Opéra en trois actes sur un livret du cardinal Vincenzo Grimani (1709)

Agrippina : Anna Caterina ANTONACCI
Nerone : Malena ERNMAN
Poppea : Miah PERSSON/Rosemary JOSHUA (*)
Ottone : Lawrence ZAZZO
Claudio : Lorenzo REGAZZO
Narciso : Dominique VISSE
Pallante : Antonio ABETE
Lesbo : Lynton BLACK

CONCERTO KÖLN
(clavecin solo : Stefano Maria DEMICHELI)

Direction : René JACOBS

Mise en scène : David MCVICAR
Décors et costumes : John MCFARLANE
Lumières : Paule CONSTABLE

Paris, Théâtre des Champs-Elysées, 
23*, 25, 27 et 28 septembre 2003


LE RETOUR TRIOMPHAL DE L'IMPÉRATRICE CARNASSIÈRE
 

Créé à Venise à la fin de 1709 ou durant le carnaval de 1710 (avec la Durastanti dans le rôle-titre), Agrippina est un drôle de chef-d'oeuvre qui se propose d'explorer aussi bien les arcanes du pouvoir que celles de l'opera seria.

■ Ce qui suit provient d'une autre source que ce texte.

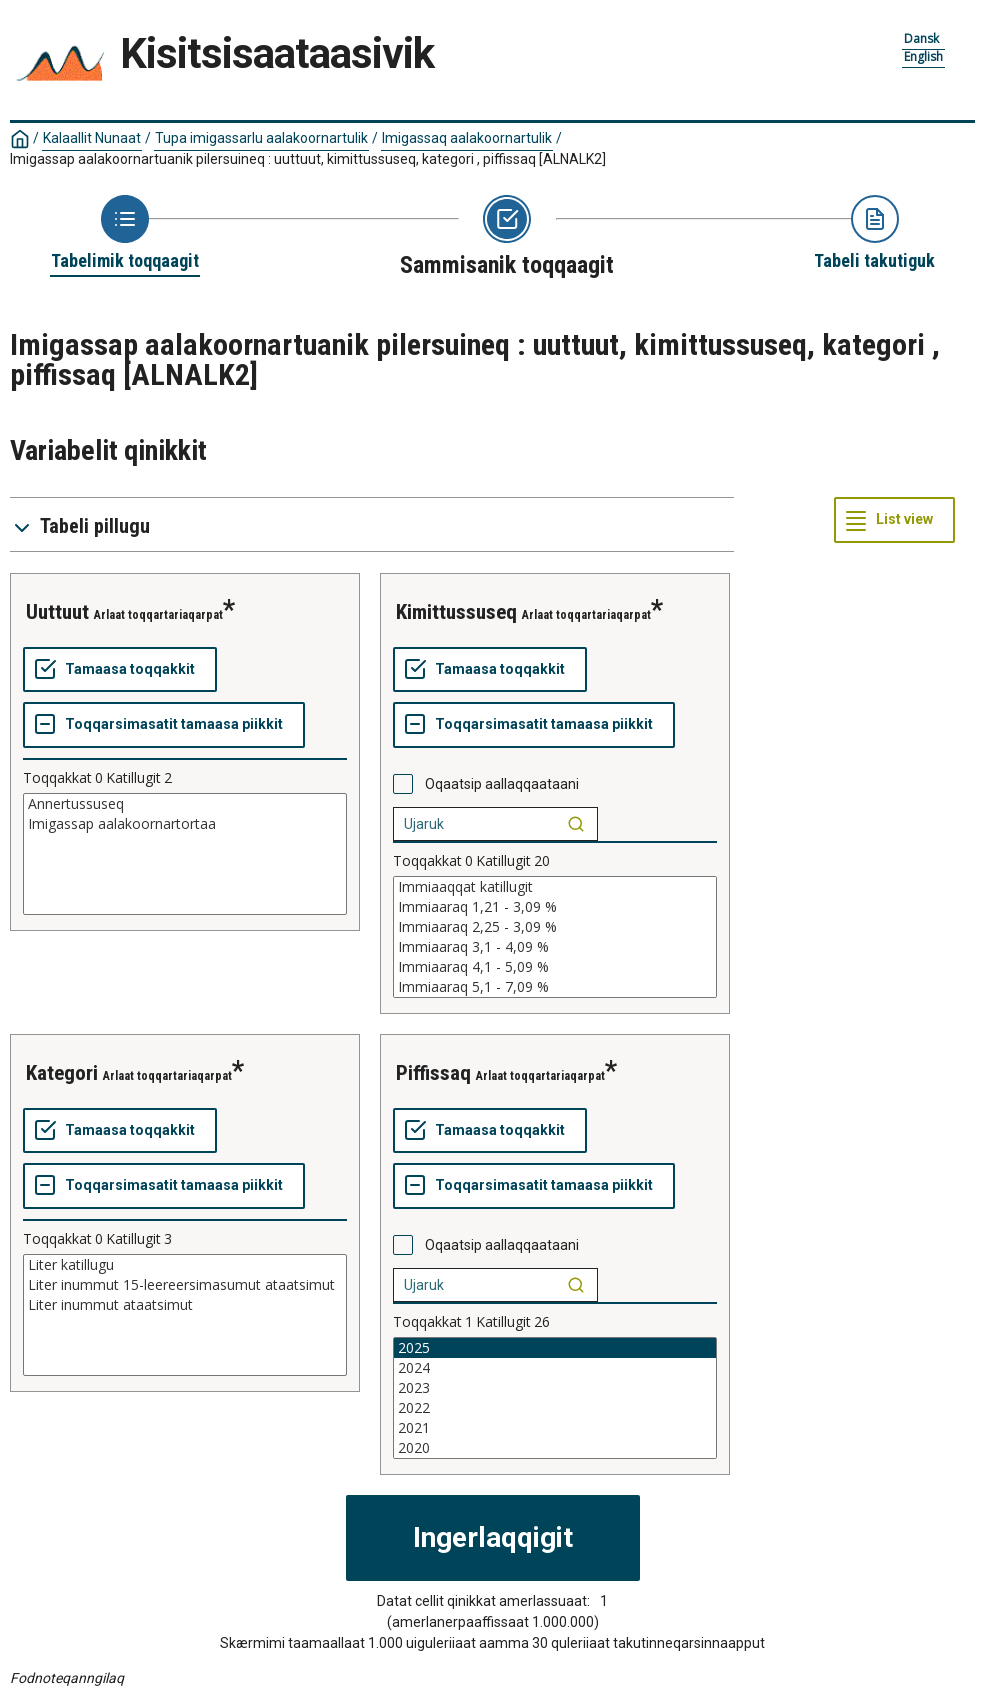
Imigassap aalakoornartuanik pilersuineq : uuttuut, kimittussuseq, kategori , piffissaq (308, 159)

Avec cette intrigue complexe, où les courtisans influencent les têtes couronnées et où sexe et pouvoir marchent main dans la main, le jeune Haendel (il a l'âge de Néron dans la pièce, c'est-à-dire même pas vingt-cinq ans !) trouve un livret en or à mettre en musique. Particulièrement inspiré, il vêtit ses personnages, déjà croqués au vitriol par Grimani (qui écorche avec une vicieuse gourmandise la société telle qu'il la voit), de costumes chatoyants et hauts en couleurs, brossant à coups de recitativi accompagnati et d'arie un opéra riche, tant sur le plan formel (37 arie, deux ensembles, deux cori, ainsi qu'ariette, ariosi et même un magnifique duo d'amour remplacé à la création par deux airs) que stylistique, d'une rare incandescence théâtrale, et dont le ton corrosif ne peut que réjouir les audiences modernes.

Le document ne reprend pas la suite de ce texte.